The growth projection for India remains robust at 6.8 per cent in 2024 and 6.5 per cent in 2025, according to the latest edition of the World Economic Outlook by the IMF. The report highlights that this strength is attributed to continuing strength in domestic demand and a rising working-age population.
Simultaneously, there is a projected decline in growth for emerging and developing Asia, from an estimated 5.6 per cent in 2023 to 5.2 per cent in 2024 and 4.9 per cent in 2025. This revision is slightly higher than the figures in the January 2024 WEO Update.

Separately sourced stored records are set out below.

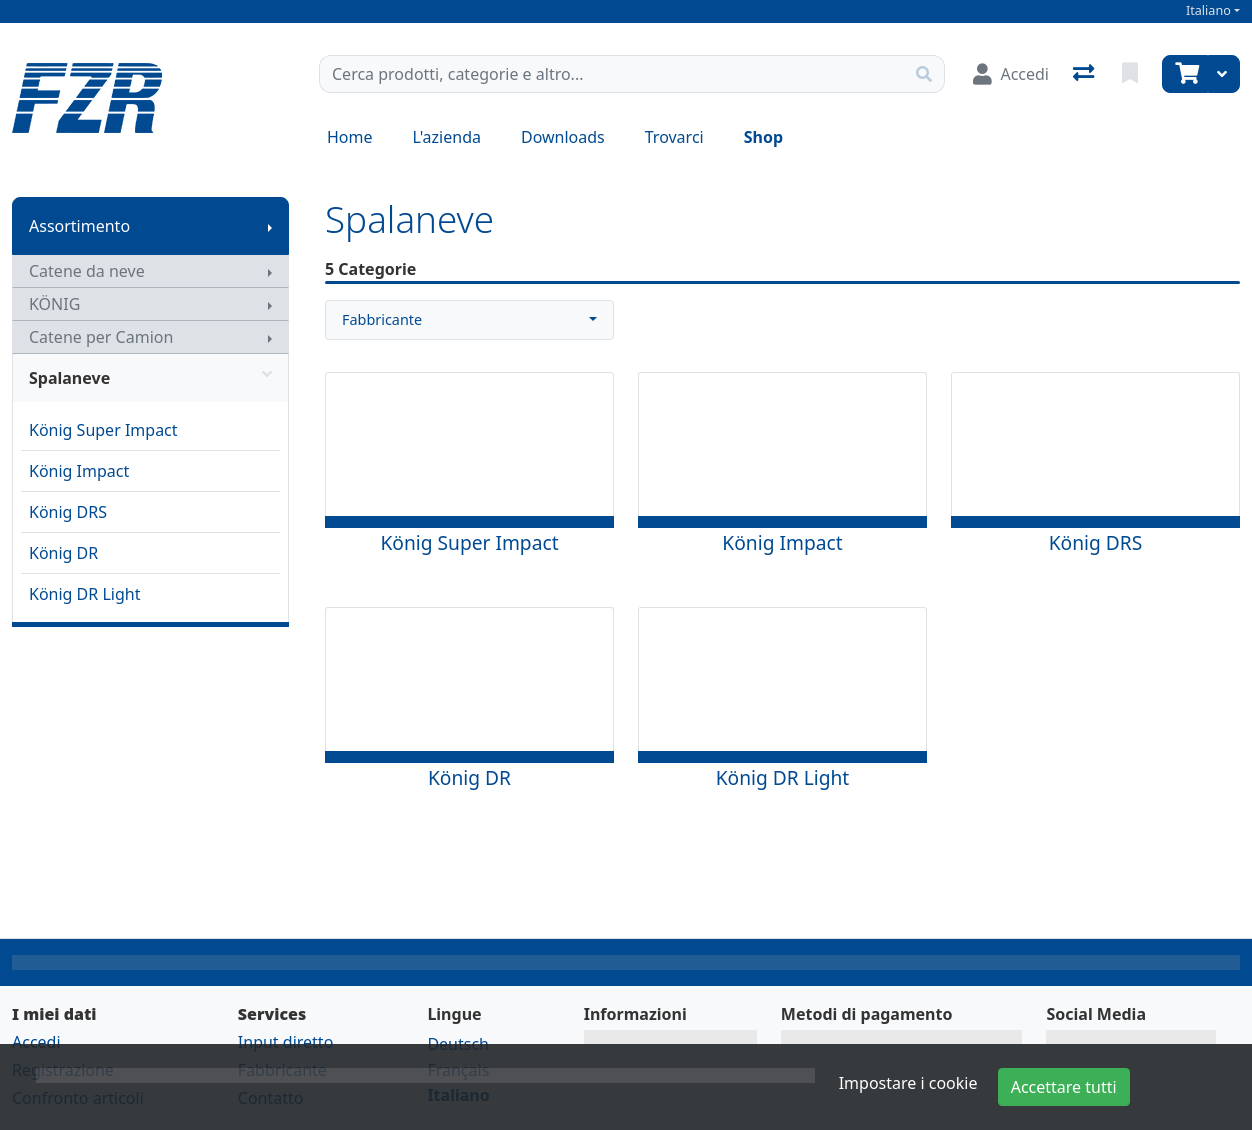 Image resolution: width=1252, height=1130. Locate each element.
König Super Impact (103, 430)
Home (350, 137)
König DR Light (84, 594)
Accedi (36, 1042)
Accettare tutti (1064, 1087)
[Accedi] (1011, 74)
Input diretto (286, 1042)
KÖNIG (54, 304)
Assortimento (79, 226)
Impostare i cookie (908, 1083)
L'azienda (447, 137)
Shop (763, 137)
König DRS (68, 512)
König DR (63, 553)
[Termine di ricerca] (612, 74)
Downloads (563, 137)
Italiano (1208, 10)
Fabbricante (382, 319)
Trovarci (674, 137)
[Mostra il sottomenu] (270, 226)
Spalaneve (150, 378)
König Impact (79, 471)
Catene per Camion (101, 337)
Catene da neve (87, 271)
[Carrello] (1185, 74) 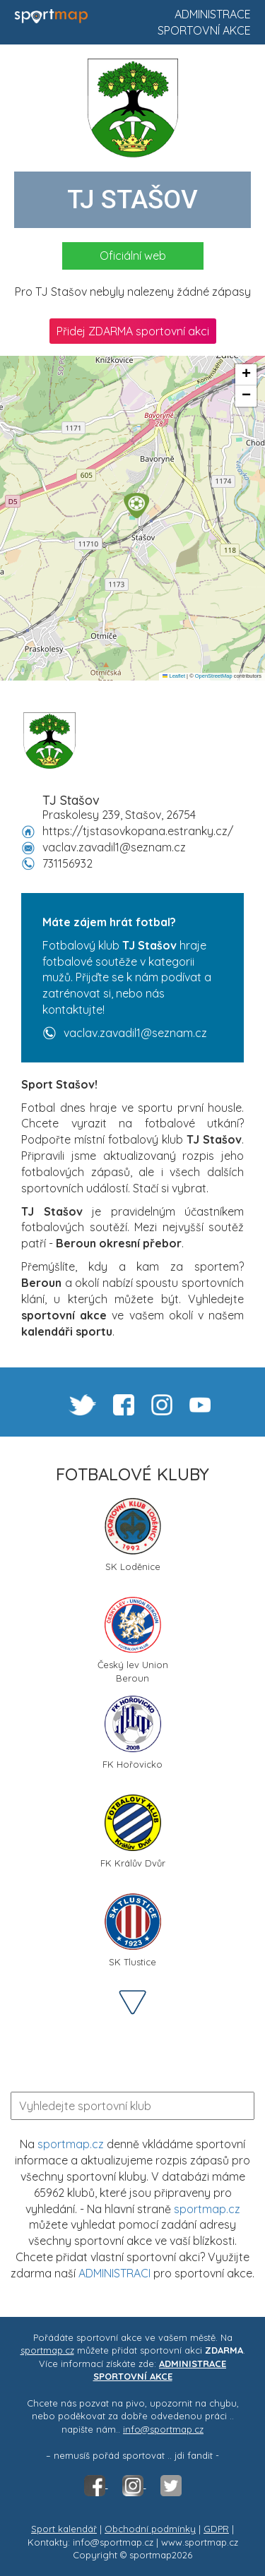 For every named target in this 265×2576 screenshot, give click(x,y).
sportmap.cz (70, 2144)
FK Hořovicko (132, 1733)
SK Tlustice (133, 1930)
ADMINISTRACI (114, 2273)
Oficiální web (133, 255)
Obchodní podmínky (150, 2528)
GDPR (216, 2528)
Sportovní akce (204, 30)
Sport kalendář (64, 2528)
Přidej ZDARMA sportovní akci (133, 331)
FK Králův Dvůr (132, 1832)
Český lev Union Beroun (133, 1639)
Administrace (213, 14)
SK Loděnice (133, 1535)
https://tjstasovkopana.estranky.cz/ (137, 831)
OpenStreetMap (213, 676)
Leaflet (174, 676)
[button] (136, 505)
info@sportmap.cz (163, 2429)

In its January update, the IMF had forecasted a growth rate of 6.5 per cent for India in 2024.
“The growth rate in China is expected to decrease from 5.2 per cent in 2023 to 4.6 per cent in 2024 and 4.1 per cent in 2025,” as said by the IMF. This decline is attributed to the diminishing impact of one-off factors such as “the post pandemic boost to consumption and fiscal stimulus and the ongoing weakness in the property sector.”
The global growth rate, which was 3.2 per cent in 2023, is anticipated to maintain this momentum in both 2024 and 2025.
According to the IMF, the forecast for 2024 has been adjusted upwards by 0.1 percentage point compared to the January 2024 WEO Update, and by 0.3 percentage point from the October 2023 WEO.
“Policymakers need to focus on enhancing economic resilience by measures like bolstering government finances and rejuvenating economic growth prospects,” said Pierre-Olivier Gourinchas, the IMF’s chief economist.
The chief economist highlighted that global growth hit a low point by the conclusion of 2022, standing at 2.3 per cent, just after median headline inflation reached its peak at 9.4 per cent. The economist projected that growth for the current year and the following will remain stable at 3.2 per cent, while median headline inflation is expected to decrease from 2.8 per cent by the end of 2024 to 2.4 per cent by the end of 2025. “Most indicators continue to suggest a soft landing,” he noted.
“We also anticipate reduced economic scarring from the crises of the last four years,” said Gourinchas, “Although the estimates differ among countries. The US economy has surpassed its pre-pandemic trajectory. However, we predict more scarring for low-income developing nations, many of which are still grappling with the aftermath of the pandemic and cost-of-living challenges.”
“China’s economy continues to be impacted by the decline in its property sector. Credit booms and busts never resolve themselves rapidly, and this one is no exception.”
“Domestic demand is likely to stay lackluster unless robust measures tackle the root cause,” he said. “With depressed domestic demand, external surpluses may increase. The concern is that this could escalate trade tensions in an already tense geopolitical setting.”